Tuesday, February 18, 2014

You Need to Get a New Bible, Chaplain!

It is Saturday, and I am once again looking forward to an evening with Pastor Brown at the dialysis center.  And I know just what he's going to ask me. After I gown up, fetch myself a stool, and hear all his updates (we missed last week because of the snow), he will turn to me expectantly and say "What've you been doing with my Bible this week?"

After I found him last Easter (if you don't know what I'm talking about, read the post called "Finding Nathaniel" from earlier this year), he told me how he'd come to disappear so thoroughly from the Community Care Center (CCC).  His granddaughter had taken the home health care aide certification class, and when she had passed the state test his daughter had brought him home to live with her.  His biggest worry when he lived at the CCC was that someone had sold a Bible that he thought a great deal about; he asked me repeatedly to pray that it hadn't been lost or sold.

One week, he was smiling when I came in and he said, "I knew you'd be here today. Get me that bag on my chair."
I brought him the plastic grocery sack hanging from the back of his wheelchair and he said, "Look in there."

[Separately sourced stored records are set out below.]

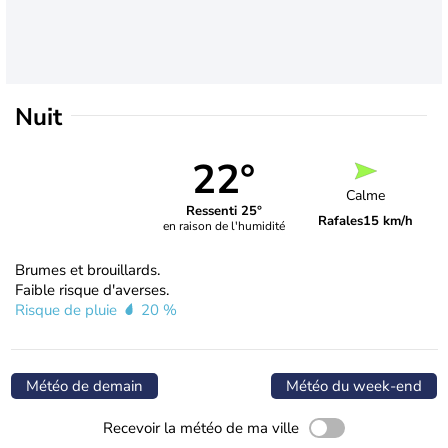
Nuit
22°
Calme
Ressenti 25°
Rafales
15 km/h
en raison de l'humidité
Brumes et brouillards.
Faible risque d'averses.
Risque de pluie
20 %
Météo de demain
Météo du week-end
Recevoir la météo de ma ville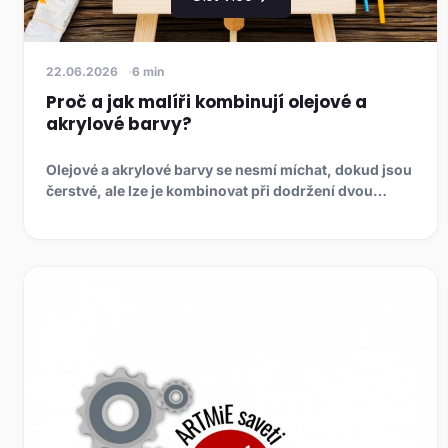
22.06.2026
6 min
Proč a jak malíři kombinují olejové a
akrylové barvy?
Olejové a akrylové barvy se nesmí míchat, dokud jsou
čerstvé, ale lze je kombinovat při dodržení dvou
pravidel: olej ...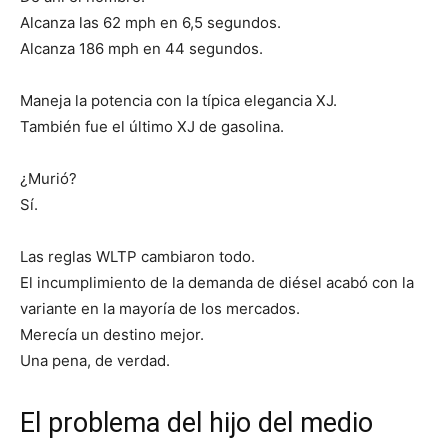
Alcanza las 62 mph en 6,5 segundos.
Alcanza 186 mph en 44 segundos.
Maneja la potencia con la típica elegancia XJ.
También fue el último XJ de gasolina.
¿Murió?
Sí.
Las reglas WLTP cambiaron todo.
El incumplimiento de la demanda de diésel acabó con la
variante en la mayoría de los mercados.
Merecía un destino mejor.
Una pena, de verdad.
El problema del hijo del medio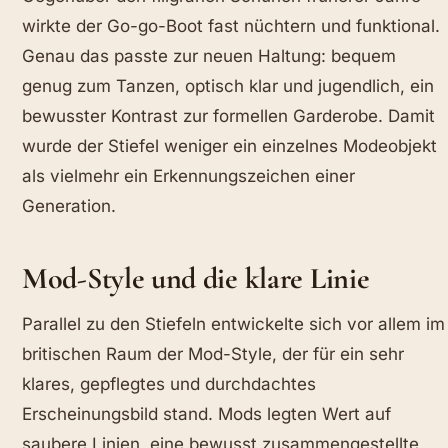
wirkte der Go-go-Boot fast nüchtern und funktional.
Genau das passte zur neuen Haltung: bequem
genug zum Tanzen, optisch klar und jugendlich, ein
bewusster Kontrast zur formellen Garderobe. Damit
wurde der Stiefel weniger ein einzelnes Modeobjekt
als vielmehr ein Erkennungszeichen einer
Generation.
Mod-Style und die klare Linie
Parallel zu den Stiefeln entwickelte sich vor allem im
britischen Raum der Mod-Style, der für ein sehr
klares, gepflegtes und durchdachtes
Erscheinungsbild stand. Mods legten Wert auf
saubere Linien, eine bewusst zusammengestellte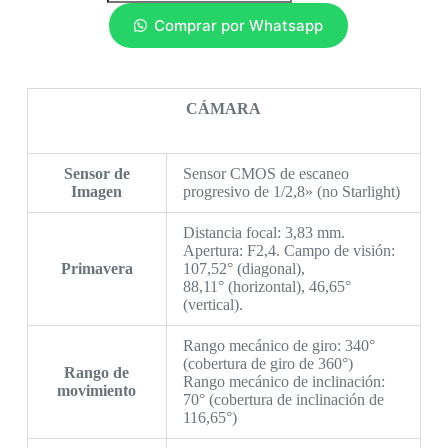
Comprar por Whatsapp
CÁMARA
Sensor de
Sensor CMOS de escaneo
Imagen
progresivo de 1/2,8» (no Starlight)
Distancia focal: 3,83 mm.
Apertura: F2,4. Campo de visión:
Primavera
107,52° (diagonal),
88,11° (horizontal), 46,65°
(vertical).
Rango mecánico de giro: 340°
(cobertura de giro de 360°)
Rango de
Rango mecánico de inclinación:
movimiento
70° (cobertura de inclinación de
116,65°)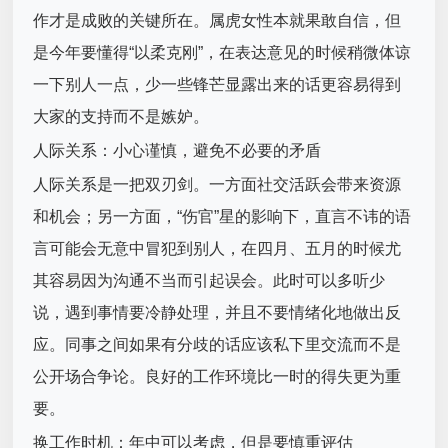
作才是成败的关键所在。属虎女性本就果敢自信，但
是今年要懂得“以柔克刚”，在表达意见的时候稍微体谅
一下别人一点，少一些锋芒显露出来的话更容易得到
大家的支持而不是嫉妒。
人际关系：小心谨慎，避免不必要的矛盾
人际关系是一把双刃剑。一方面社交活跃会带来资源
和机会；另一方面，“伤官”星的影响下，直言不讳的语
言可能会无意中冒犯到别人，在四月、五月的时候尤
其容易因为沟通不当而引起误会。此时可以多听少
说，遇到事情要冷静处理，并且不要情绪化地做出反
应。同事之间如果有分歧的话应该私下里交流而不是
公开场合争论。良好的工作环境比一时的得失更为重
要。
换工作时机：年中可以考虑，但是要慎重评估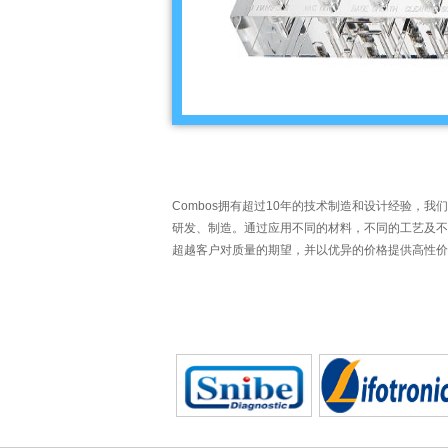
Combos拥有超过10年的技术制造和设计经验
研发、制造。通过应用不同的材料，不同的工艺及不
超越客户对质量的期望，并以优异的价格提供高性价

Inside was a very battered Bible. The cover was nearly off, pages in the back were dropping out, and it had obviously been stuck together with plain present-wrapping tape a number of times.  As I held it he looked on with great eagerness.  "Read the inscription!" he commanded and I very gingerly opened the back cover.  Here is what was written inside, in faded sepia ink:

"Property of Nathaniel Brown (Military number,  Army division). Given him this Mother's day, May 13 1951, Kubayashi, Okinawa, by Chaplain Kraswell."  And there were two Scriptures afterward.

"Wow!" I said. "You were a youngster then, weren't you?"
"I surely was. That was when I was a green private in the Korean war.  I'd been wounded, you know, but not bad enough to get sent home; only bad enough to hurt and keep me from having any fun at all. So I called the chaplain over and I said 'I'm prayin', Chaplain. How come my prayers ain't bein' answered?' An he look me in the eye an' he said, 'You pray, son, but you don't believe. Tell you what you need to do...you need to take this here book, and read it, and learn Who you prayin' to, and then you pray, believin'."  
And then Chaplain Kraswell inscribed the Bible to him, handed it to him, and went about his business.  

The young Private Nathaniel Brown read that Bible, off and on, for many years; through the Korean War, and on into his posting in Germany, where it was finally lost when he left it behind. 25 years later, Staff Sergeant Nathaniel Brown finally prayed, believing, and came face to face with the Lord of Glory.  And then his old Bible from Chaplain Kraswell took on new meaning to him, and he went searching for it.  He started at Fort Lewis here in WA, and they sent him to three other bases, finally ending up at Fort Benning, where he was deployed from during his very first tour of duty.  There they promised to see what they could do and hung up the phone, and he thought it was over. 

His eyes lit up as he told me, "An' then, three months later, a package come to my door, and there it was!  They found it some way and sent it on back to me!"

I was completely awestruck to be holding such a miraculously-restored Bible, and I flipped through it carefully and then returned it to the sack. He told me about reading from that Bible in Germany and preaching from it in the US a half-century later, and how he carried it with him all the time until he came to the nursing home.

That evening I told my family about it, and by next Saturday I had some questions ready for him.  But as soon as I began asking him, he said, "Well, why don't you pull it out and see for yourself."
And so I did, and then he said, "Look back there at that inscription again," so I obediently opened the back cover. But this time, next to the sepia ink was something new, lettered carefully in black ink. It said,

Presented to Chaplain Debbe Carson, June 1, 2013, by Elder Nathaniel Brown.  Pray Believing.

"This is for you," he said. "I want you to have it...for your work."
He was as thrilled to give it to me as I was to have it, but it was -and is- in a fragile condition. My mother made a quilted cover for it and I carry it with me everywhere, using it in the nursing home, at church, and at co-op.  But the cover has now come completely apart, and whenever I take it out pages drift to the floor like leaves in the Fall.  Each time, someone looks at me, astonished, and says, "You need to get a new Bible, Chaplain."  And every week I tell them no, I don't; because I know that when I show up at the dialysis center on Saturday, Pastor Brown's going to ask me what I and his Bible have been doing that week, and I must unfailingly report.
  
So from time to time, I'll post updates on what I have been doing with Pastor Brown's Bible, so you can share in the adventure.